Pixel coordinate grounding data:
____________________

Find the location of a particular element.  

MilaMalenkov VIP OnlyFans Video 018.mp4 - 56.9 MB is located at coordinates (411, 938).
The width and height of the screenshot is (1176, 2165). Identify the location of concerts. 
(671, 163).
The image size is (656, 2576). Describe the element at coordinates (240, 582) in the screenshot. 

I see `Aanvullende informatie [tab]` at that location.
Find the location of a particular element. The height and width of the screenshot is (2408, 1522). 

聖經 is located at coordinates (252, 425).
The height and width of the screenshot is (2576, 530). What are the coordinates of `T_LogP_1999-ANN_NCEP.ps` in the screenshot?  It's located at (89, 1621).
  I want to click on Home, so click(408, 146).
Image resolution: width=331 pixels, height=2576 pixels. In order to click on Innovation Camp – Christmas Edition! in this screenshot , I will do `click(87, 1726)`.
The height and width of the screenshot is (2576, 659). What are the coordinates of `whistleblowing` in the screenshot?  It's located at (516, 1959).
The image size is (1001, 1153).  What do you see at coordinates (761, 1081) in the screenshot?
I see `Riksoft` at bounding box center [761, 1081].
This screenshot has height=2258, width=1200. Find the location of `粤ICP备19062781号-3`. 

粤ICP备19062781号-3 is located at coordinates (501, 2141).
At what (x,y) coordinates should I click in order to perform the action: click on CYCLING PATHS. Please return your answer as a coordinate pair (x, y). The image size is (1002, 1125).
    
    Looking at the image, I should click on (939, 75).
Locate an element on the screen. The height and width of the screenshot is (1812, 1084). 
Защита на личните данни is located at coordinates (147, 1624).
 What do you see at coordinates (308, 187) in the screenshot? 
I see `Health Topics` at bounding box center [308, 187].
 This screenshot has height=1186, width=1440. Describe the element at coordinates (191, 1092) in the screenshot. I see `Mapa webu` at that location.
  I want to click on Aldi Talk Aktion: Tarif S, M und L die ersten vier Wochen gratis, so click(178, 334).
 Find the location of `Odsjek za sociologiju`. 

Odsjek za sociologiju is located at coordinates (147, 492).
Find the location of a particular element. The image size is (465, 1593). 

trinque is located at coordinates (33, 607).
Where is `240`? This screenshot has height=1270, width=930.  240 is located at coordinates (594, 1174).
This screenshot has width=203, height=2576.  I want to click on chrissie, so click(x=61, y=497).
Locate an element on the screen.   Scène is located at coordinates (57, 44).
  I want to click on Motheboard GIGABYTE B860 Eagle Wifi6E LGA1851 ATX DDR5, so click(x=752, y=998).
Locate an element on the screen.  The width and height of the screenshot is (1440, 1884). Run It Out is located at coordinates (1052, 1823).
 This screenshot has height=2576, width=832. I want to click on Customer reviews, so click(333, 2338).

____________________

> [Required action]: When the line containing "Find the location of a particular element. The image" is found in the records above, restate it and every later line word for word through the last one, and nothing more.

> [Written reply]:
Find the location of a particular element. The image size is (465, 1593). 

trinque is located at coordinates (33, 607).
Where is `240`? This screenshot has height=1270, width=930.  240 is located at coordinates (594, 1174).
This screenshot has width=203, height=2576.  I want to click on chrissie, so click(x=61, y=497).
Locate an element on the screen.   Scène is located at coordinates (57, 44).
  I want to click on Motheboard GIGABYTE B860 Eagle Wifi6E LGA1851 ATX DDR5, so click(x=752, y=998).
Locate an element on the screen.  The width and height of the screenshot is (1440, 1884). Run It Out is located at coordinates (1052, 1823).
 This screenshot has height=2576, width=832. I want to click on Customer reviews, so click(333, 2338).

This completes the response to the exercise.